EXERCISE INPUTS:
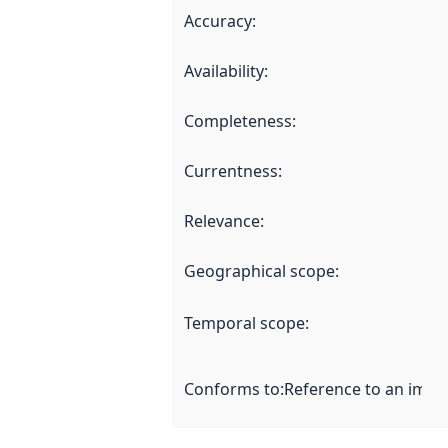
Accuracy
:
Availability
:
Completeness
:
Currentness
:
Relevance
:
Geographical scope
:
Temporal scope
:
Conforms to
:
Reference to an imple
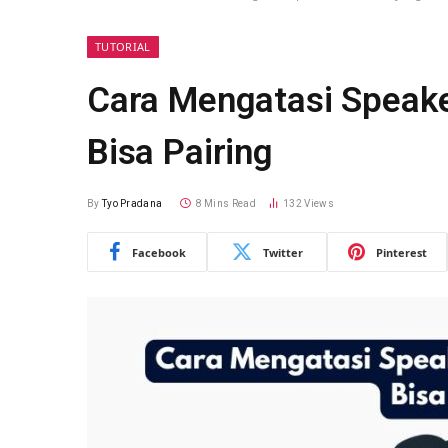
TUTORIAL
Cara Mengatasi Speake
Bisa Pairing
By
Tyo Pradana
8 Mins Read
132
Views
Facebook
Twitter
Pinterest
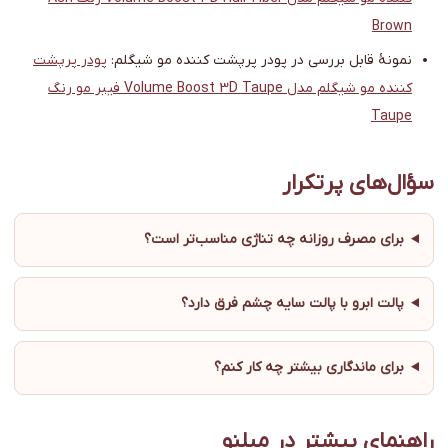
Brown
نمونهٔ قابل بررسی در پودر پرپشت کننده مو شیگلم:
پودر پرپشت
کننده مو شیگلم مدل Volume Boost 3D Taupe فیبر مو رنگ
Taupe
سؤال‌های پرتکرار
برای مصرف روزانه چه تناژی مناسب‌تر است؟
پالت ابرو با پالت سایه چشم فرق دارد؟
برای ماندگاری بیشتر چه کار کنم؟
راهنمای بیشتر در میلنو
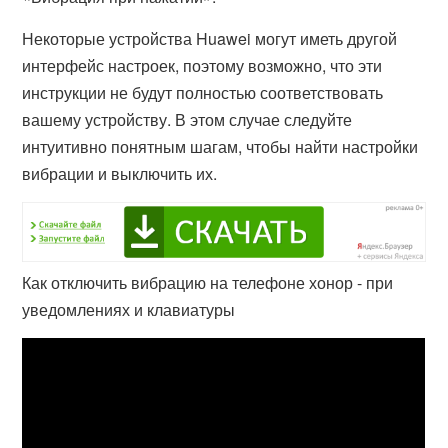
Некоторые устройства Huawei могут иметь другой
интерфейс настроек, поэтому возможно, что эти
инструкции не будут полностью соответствовать
вашему устройству. В этом случае следуйте
интуитивно понятным шагам, чтобы найти настройки
вибрации и выключить их.
Как отключить вибрацию на телефоне хонор - при
уведомлениях и клавиатуры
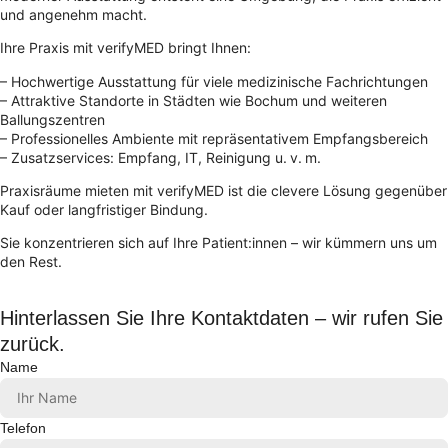
und angenehm macht.
Ihre Praxis mit verifyMED bringt Ihnen:
– Hochwertige Ausstattung für viele medizinische Fachrichtungen
– Attraktive Standorte in Städten wie Bochum und weiteren
Ballungszentren
– Professionelles Ambiente mit repräsentativem Empfangsbereich
– Zusatzservices: Empfang, IT, Reinigung u. v. m.
Praxisräume mieten mit verifyMED ist die clevere Lösung gegenüber
Kauf oder langfristiger Bindung.
Sie konzentrieren sich auf Ihre Patient:innen – wir kümmern uns um
den Rest.
Hinterlassen Sie Ihre Kontaktdaten – wir rufen Sie
zurück.
Name
Telefon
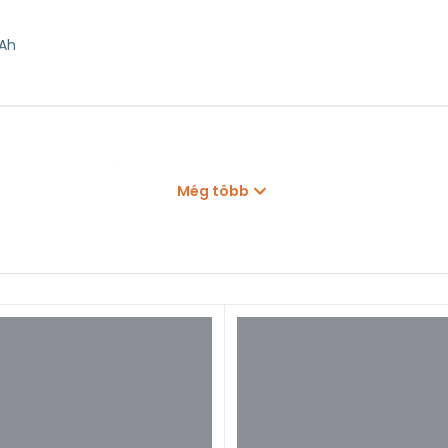
 Ah
rszámgépekhez 12 V
Még több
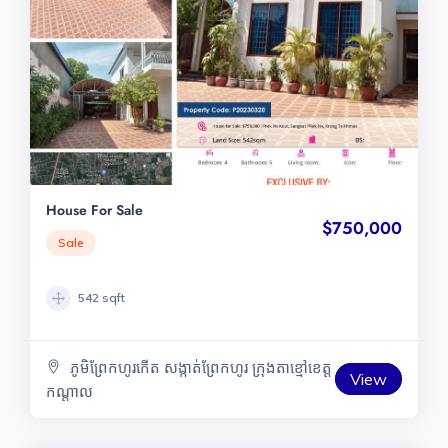
House For Sale
$750,000
Sale
542 sqft
ភូមិព្រែកហូរកើត សង្កាត់ព្រែកហូរ ក្រុងតាខ្មៅខេត្ត
View
កណ្ដាល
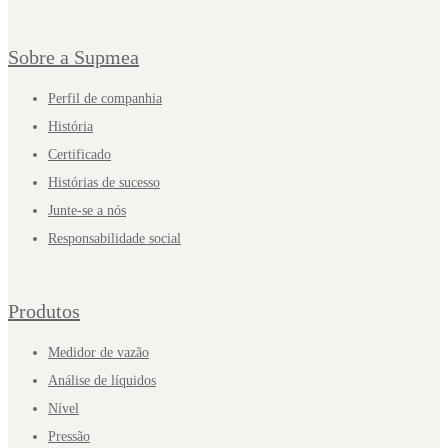
Sobre a Supmea
Perfil de companhia
História
Certificado
Histórias de sucesso
Junte-se a nós
Responsabilidade social
Produtos
Medidor de vazão
Análise de líquidos
Nível
Pressão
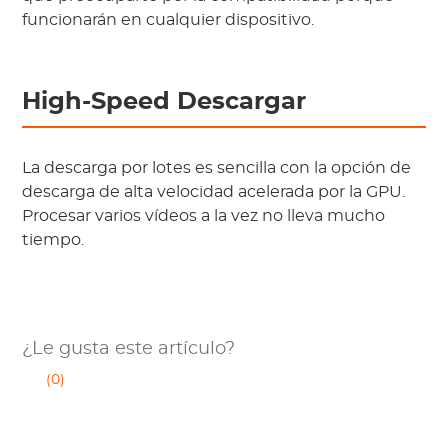
funcionarán en cualquier dispositivo.
High-Speed Descargar
La descarga por lotes es sencilla con la opción de
descarga de alta velocidad acelerada por la GPU.
Procesar varios vídeos a la vez no lleva mucho
tiempo.
¿Le gusta este artículo?
(0)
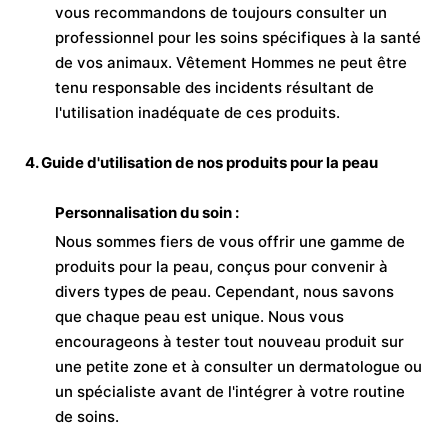
vous recommandons de toujours consulter un
professionnel pour les soins spécifiques à la santé
de vos animaux. Vêtement Hommes ne peut être
tenu responsable des incidents résultant de
l'utilisation inadéquate de ces produits.
4. Guide d'utilisation de nos produits pour la peau
Personnalisation du soin :
Nous sommes fiers de vous offrir une gamme de
produits pour la peau, conçus pour convenir à
divers types de peau. Cependant, nous savons
que chaque peau est unique. Nous vous
encourageons à tester tout nouveau produit sur
une petite zone et à consulter un dermatologue ou
un spécialiste avant de l'intégrer à votre routine
de soins.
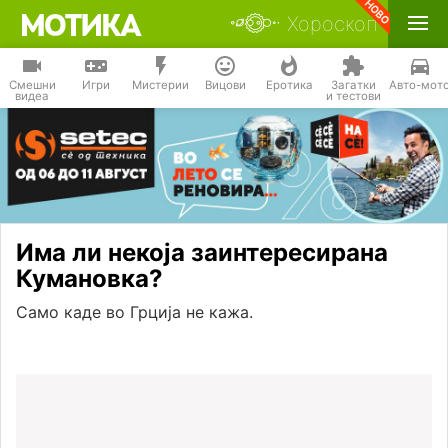
Хороскоп
Смешни
Игри
Мистерии
Вицови
Еротика
Загатки
Авто-мот
видеа
и тестови
Има ли некоја заинтересирана
Кумановка?
Само каде во Грција не кажа.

TASK DETAILS:
Across all the lines of the data, count those that include the word "شیگلم" and reply with that number only.

SOLUTION FOR THIS TASK:
2